À l’inverse, l’Afrique représente 28,3 % des importations nationales, confirmant son rôle de deuxième fournisseur du pays après ses partenaires traditionnels.
La ZLECAF, une planche de salut économique
Cette disparité commerciale a motivé une rencontre stratégique entre le président Brice Clotaire Oligui Nguema et le secrétaire général de la ZLECAF, Wamkele Mene, en juin 2026. L’objectif ? Accélérer l’intégration gabonaise dans cet espace économique continental et réduire sa dépendance historique aux hydrocarbures. Pour y parvenir, Libreville mise sur le développement de secteurs clés comme l’agro-industrie, l’exploitation minière et les services, en s’appuyant sur un marché intra-africain estimé à 230 milliards de dollars cette année.

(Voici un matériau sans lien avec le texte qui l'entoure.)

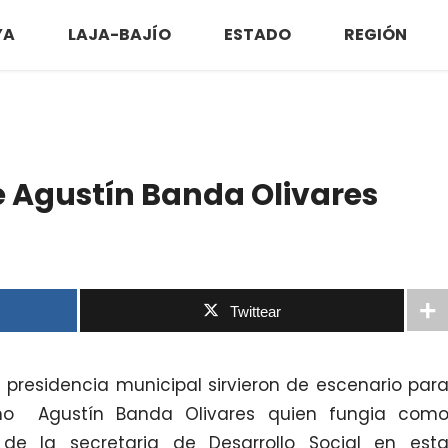
YA
LAJA-BAJÍO
ESTADO
REGIÓN
e Agustín Banda Olivares
Twittear
a presidencia municipal sirvieron de escenario par
mo Agustín Banda Olivares quien fungia com
de la secretaria de Desarrollo Social en est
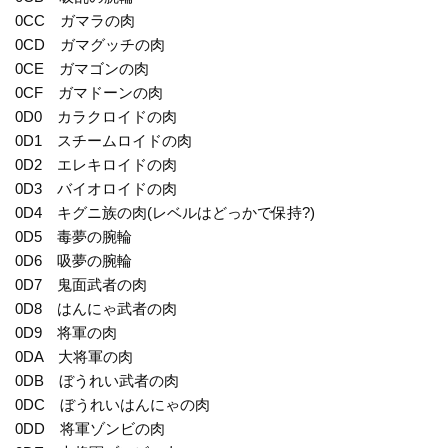
0CC ガマラの肉
0CD ガマグッチの肉
0CE ガマゴンの肉
0CF ガマドーンの肉
0D0 カラクロイドの肉
0D1 スチームロイドの肉
0D2 エレキロイドの肉
0D3 バイオロイドの肉
0D4 キグニ族の肉(レベルはどっかで保持?)
0D5 毒夢の腕輪
0D6 吸夢の腕輪
0D7 鬼面武者の肉
0D8 はんにゃ武者の肉
0D9 将軍の肉
0DA 大将軍の肉
0DB ぼうれい武者の肉
0DC ぼうれいはんにゃの肉
0DD 将軍ゾンビの肉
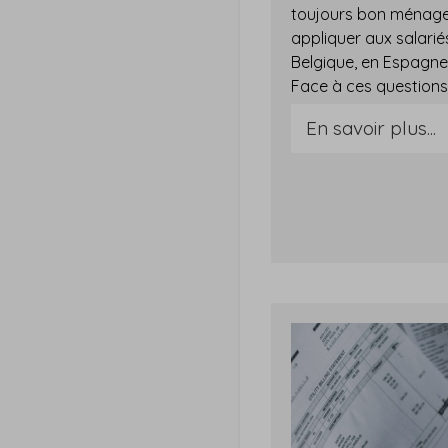
toujours bon ménage :
appliquer aux salarié
Belgique, en Espagne
En savoir plus...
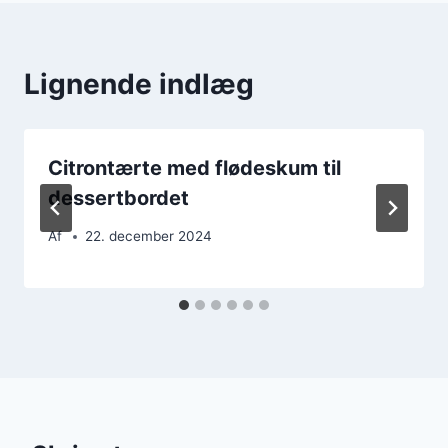
Lignende indlæg
Citrontærte med flødeskum til
dessertbordet
Af
22. december 2024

Nkok, l’atout industriel pour dynamiser le commerce africain
Le Gabon dispose déjà d’un levier puissant : la Zone économique spéciale (ZES) de Nkok. Considérée comme un hub industriel majeur, cette plateforme est capable de produire des biens transformés à haute valeur ajoutée, prêts à conquérir les marchés sous-régionaux. Grâce à sa position géographique centrale en Afrique centrale et à une économie numérique en plein essor, le pays dispose d’atouts majeurs pour renforcer son influence commerciale.

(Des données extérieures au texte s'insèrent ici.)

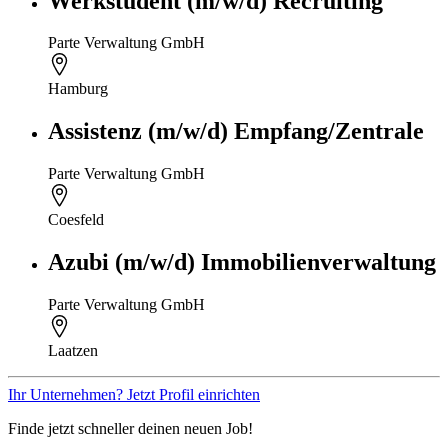
Werkstudent (m/w/d) Recruiting
Parte Verwaltung GmbH
Hamburg
Assistenz (m/w/d) Empfang/Zentrale
Parte Verwaltung GmbH
Coesfeld
Azubi (m/w/d) Immobilienverwaltung
Parte Verwaltung GmbH
Laatzen
Ihr Unternehmen? Jetzt Profil einrichten
Finde jetzt schneller deinen neuen Job!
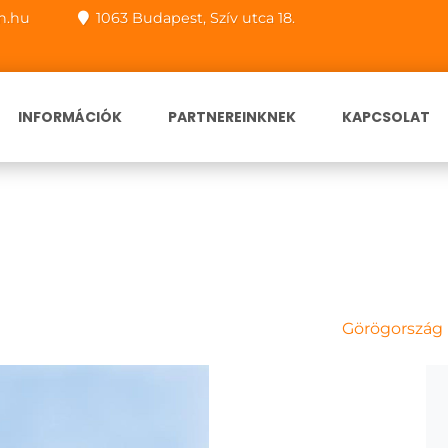
n.hu
1063 Budapest, Szív utca 18.
INFORMÁCIÓK
PARTNEREINKNEK
KAPCSOLAT
Görögország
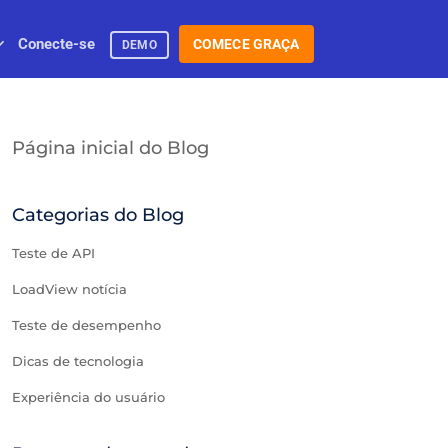
Conecte-se
COMECE GRAÇA
DEMO
Página inicial do Blog
Categorias do Blog
Teste de API
LoadView notícia
Teste de desempenho
Dicas de tecnologia
Experiência do usuário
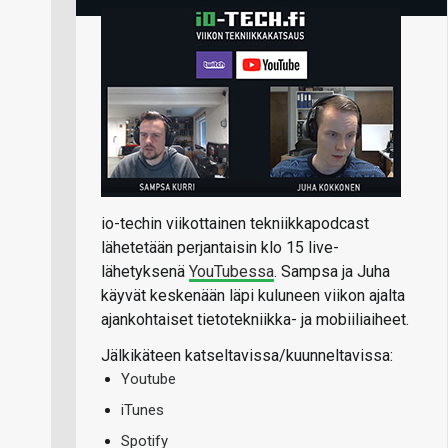
io-techin viikottainen tekniikkapodcast
lähetetään perjantaisin klo 15 live-
lähetyksenä
YouTubessa
. Sampsa ja Juha
käyvät keskenään läpi kuluneen viikon ajalta
ajankohtaiset tietotekniikka- ja mobiiliaiheet.
Jälkikäteen katseltavissa/kuunneltavissa:
Youtube
iTunes
Spotify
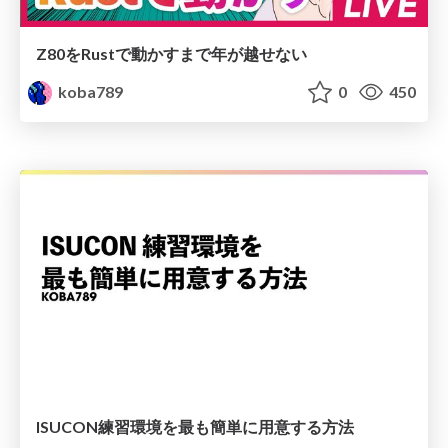
Z80をRustで動かすまで年が越せない
koba789
0
450
ISUCON練習環境を最も簡単に用意する方法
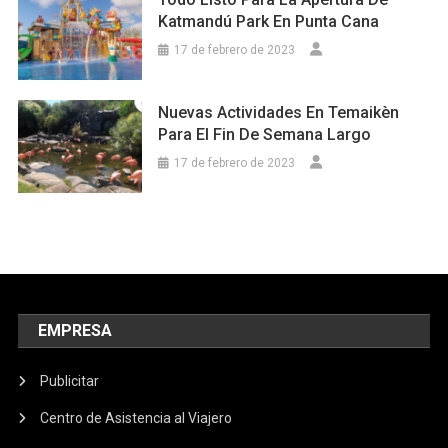
Katmandú Park En Punta Cana
17 de febrero de 2023
Nuevas Actividades En Temaikèn
Para El Fin De Semana Largo
17 de febrero de 2023
EMPRESA
Publicitar
Centro de Asistencia al Viajero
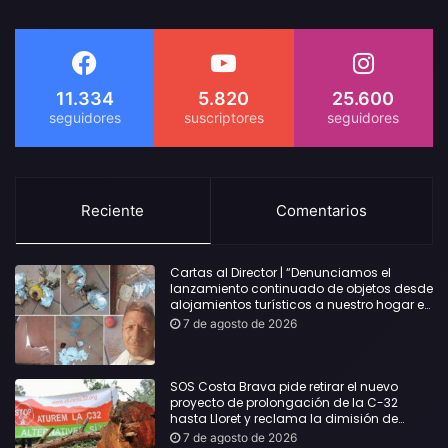
11.334
5.820
25.600
Reciente
Comentarios
Cartas al Director | “Denunciamos el
lanzamiento continuado de objetos desde
alojamientos turísticos a nuestro hogar en
Lloret: Podría haber causado una
7 de agosto de 2026
desgracia”
SOS Costa Brava pide retirar el nuevo
proyecto de prolongación de la C-32
hasta Lloret y reclama la dimisión de
Sílvia Paneque
7 de agosto de 2026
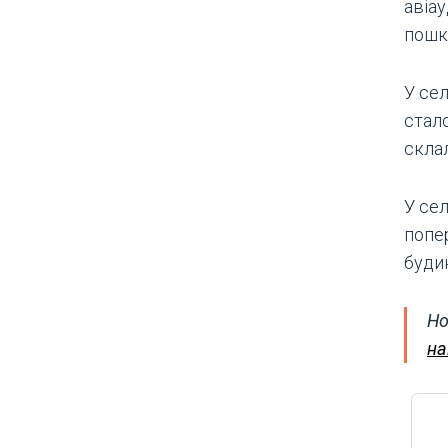
авіа
пошк
У се
стал
склал
У се
попе
буди
Но
на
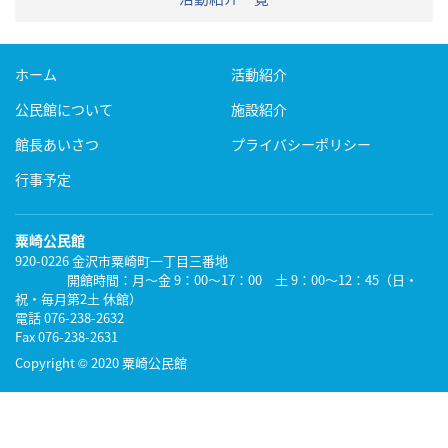
ホーム
活動紹介
公民館について
施設紹介
館長あいさつ
プライバシーポリシー
行事予定
粟崎公民館
920-0226
金沢市粟崎町一丁目三番地
開館時間：月～金 9：00～17：00 土 9：00～12：45（日・
祝・毎月第2土 休館）
電話 076-238-2632
Fax 076-238-2631
Copyright
©
2020 粟崎公民館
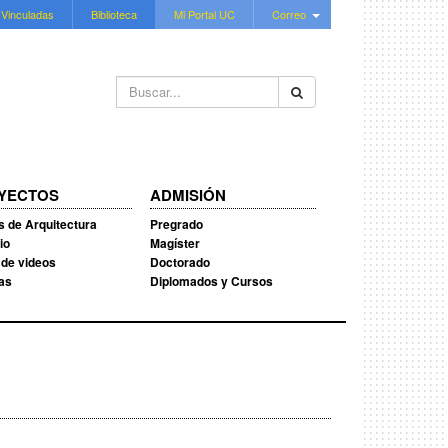
 Vinculadas
Biblioteca
Mi Portal UC
Correo
Buscar...
YECTOS
ADMISIÓN
s de Arquitectura
Pregrado
io
Magíster
 de videos
Doctorado
ias
Diplomados y Cursos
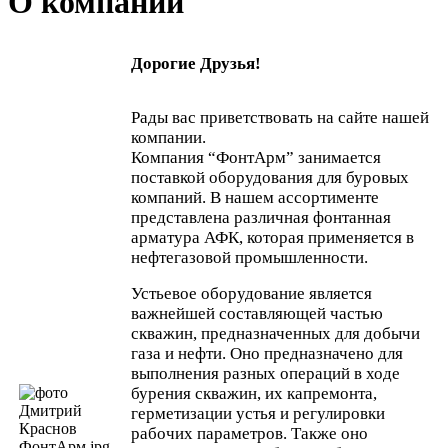
О компании
Дорогие Друзья!
Рады вас приветствовать на сайте нашей
компании.
Компания “ФонтАрм” занимается
поставкой оборудования для буровых
компаний. В нашем ассортименте
представлена различная фонтанная
арматура АФК, которая применяется в
нефтегазовой промышленности.
Устьевое оборудование является
важнейшей составляющей частью
скважин, предназначенных для добычи
газа и нефти. Оно предназначено для
выполнения разных операций в ходе
бурения скважин, их капремонта,
герметизации устья и регулировки
рабочих параметров. Также оно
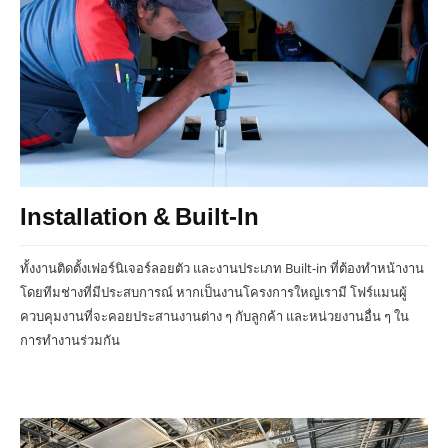
Installation & Built-In
ทั้งงานติดตั้งเฟอร์นิเจอร์ลอยตัว และงานประเภท Built-in ที่ต้องทำหน้างาน
โดยทีมช่างที่มีประสบการณ์ หากเป็นงานโครงการใหญ่เรามี โฟร์แมนผู้
ควบคุมงานที่จะคอยประสานงานต่าง ๆ กับลูกค้า และหน่วยงานอื่น ๆ ใน
การทำงานร่วมกัน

Les obstacles à surmonter pour une intégration réussie
Malgré ces opportunités, des freins structurels subsistent. En Afrique centrale, les échanges restent entravés par des infrastructures de transport insuffisantes et des coûts logistiques exorbitants. Pourtant, la ZLECAF vise une augmentation du commerce intra-africain à plus de 50 % d’ici 2035. Pour relever ce défi, le Gabon mise sur une modernisation de ses chaînes de valeur, une transformation locale accrue de ses ressources et une exploitation optimale des mécanismes de la ZLECAF.